Par François Jarraud
Le mal qui ronge la société française c’est la défiance. Et son origine est à chercher dans l’école française. C’est la thèse défendue par Yann Algan, Pierre Cahuc et André Zylberberg (Sciences Po) dans « La fabrique de la défiance ». L’ouvrage fait le lien entre le type d’école que la France a choisi, les résultats du système éducatif, les difficultés de développement économique et la crise politique. La thèse est fort bien documentée. Et elle invite à recréer du lien social.
« La défiance est au coeur de notre mal. Elle détruit inexorablement notre lien social…. Elle résulte d’un cercle vicieux qui nous distingue des autres pays. Le fonctionnement hiérarchique et élitiste de l’école nourrit celui des entreprises et de l’Etat ». Pour les auteurs le mal français, celui qui nous empêche d’avancer, a sa source dans l’école. La thèse est osée. Mais elle est aussi très bien documentée par les auteurs qui s’appuient sur plusieurs études internationales.
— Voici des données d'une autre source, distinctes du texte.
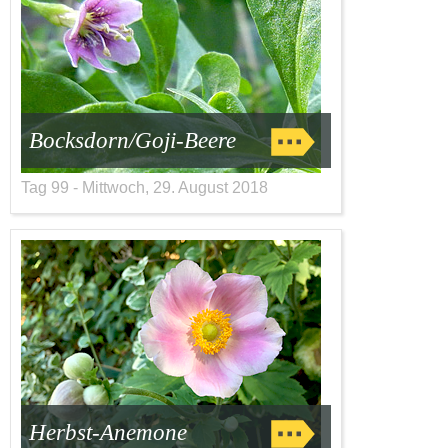
Bocksdorn/Goji-Beere
Tag 99 - Mittwoch, 29. August 2018
Herbst-Anemone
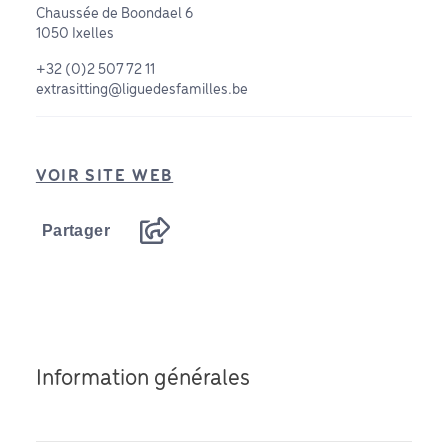
Chaussée de Boondael 6
1050 Ixelles
+32 (0)2 507 72 11
extrasitting@liguedesfamilles.be
VOIR SITE WEB
Partager
Information générales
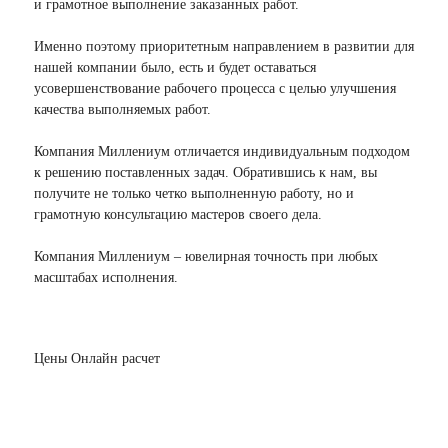
и грамотное выполнение заказанных работ.
Именно поэтому приоритетным направлением в развитии для
нашей компании было, есть и будет оставаться
усовершенствование рабочего процесса с целью улучшения
качества выполняемых работ.
Компания Миллениум отличается индивидуальным подходом
к решению поставленных задач. Обратившись к нам, вы
получите не только четко выполненную работу, но и
грамотную консультацию мастеров своего дела.
Компания Миллениум – ювелирная точность при любых
масштабах исполнения.
Цены
Онлайн расчет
Ainsi ils montrent la singularité des méthodes pédagogiques françaises à l’intérieur de l’OCDE. CE qui distingue les jeunes Français c’est qu’ils passent leur temps à l’école à se taire et à gratter. Les enquêtes TIMSS et CIVED, sur des jeunes de 15 ans, montrent que 56% des élèves français déclarent passer « tout le temps » à noter, ce qui nous classe 3ème parmi les pays de l’OCDE. 72% de travaillent jamais en groupe. La majorité des élèves dans PISA déclarent que le professeur ne donne jamais la parole. Ces trois caractères dessinent une école « verticale » pour les auteurs. « Les enfants confrontés à un enseignement vertical croient moins en la coopération entre élèves… Ils déclarent plus souvent ne pas être évalués à leur juste valeur », ce qui est justement le cas d’un tiers des jeunes français. Ce sentiment d’injustice est d’autant plus fort que l’évaluation est omniprésente et dessine le destin scolaire du jeune. Avec à la clé, une autre spécialité française : le redoublement qui en France prend une importance singulière.
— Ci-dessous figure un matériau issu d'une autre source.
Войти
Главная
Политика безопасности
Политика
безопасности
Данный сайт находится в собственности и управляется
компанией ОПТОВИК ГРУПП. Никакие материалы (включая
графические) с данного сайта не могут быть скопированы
Ces méthodes ont des conséquences sur les résultats scolaires. Cette école où tout tombe d’en haut forme des élèves incapables d’initiative, perdus dès qu’il faut faire preuve d’autonomie et de confiance en soi. Là encore PISA a identifié ces points faibles qui expliquent le score médiocre de l’école française. A plus long terme, pour les auteurs, cette école installe « l’obsession hiérarchique » tout au long de la vie professionnelle. Le salarié français se méfie plus que les autres de ses collègues. Il est moins autonomes. Pour les auteurs on a là un réel handicap pour le développement économique, une sorte de taxe que l’on s’impose soi -même.
L’école à la française serait donc responsable d’une certaine inadaptation au monde moderne et du déclin français. Ils ne disent pas comment changer l’école. Mais on retrouve dans la loi de refondation des points qui font écho aux préoccupations des auteurs. Et c’est bien la défiance bien installée qui se dresse sur la route de la refondation. A ce titre, ce petit livre, facile à lire, apporte un éclairage précieux sur la société française et sur son rapport difficile avec la modernité.
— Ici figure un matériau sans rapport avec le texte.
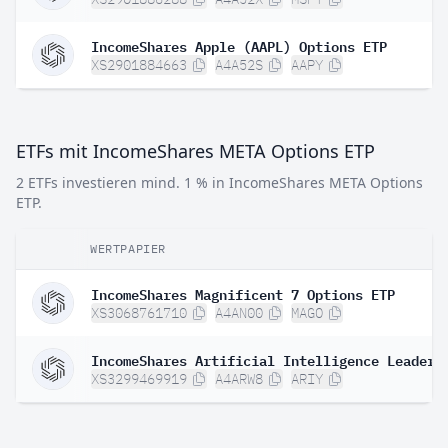
IncomeShares Apple (AAPL) Options ETP
XS2901884663
A4A52S
AAPY
ETFs mit IncomeShares META Options ETP
2 ETFs investieren mind. 1 % in IncomeShares META Options
ETP.
WERTPAPIER
IncomeShares Magnificent 7 Options ETP
XS3068761710
A4AN00
MAGO
IncomeShares Artificial Intelligence Leaders
XS3299469919
A4ARW8
ARIY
Yann Algan, Pierre Cahuc, André Zylberberg, La fabrique de la défiance. Et comment s’en sortir, Albin Michel, 2012, 183 p.
Le site web du livre avec documents complémentaires
http://www.sciencespo.fr/lafabriquedelaconfiance/
Par Gilbert Longhi
Le déficit de considération au détriment des élèves résulte souvent d’une kyrielle d’usages ne paraissant pas prêter à conséquence. Voici des exemples extraits des travaux de l’Observatoire déontologique de l’enseignement (1).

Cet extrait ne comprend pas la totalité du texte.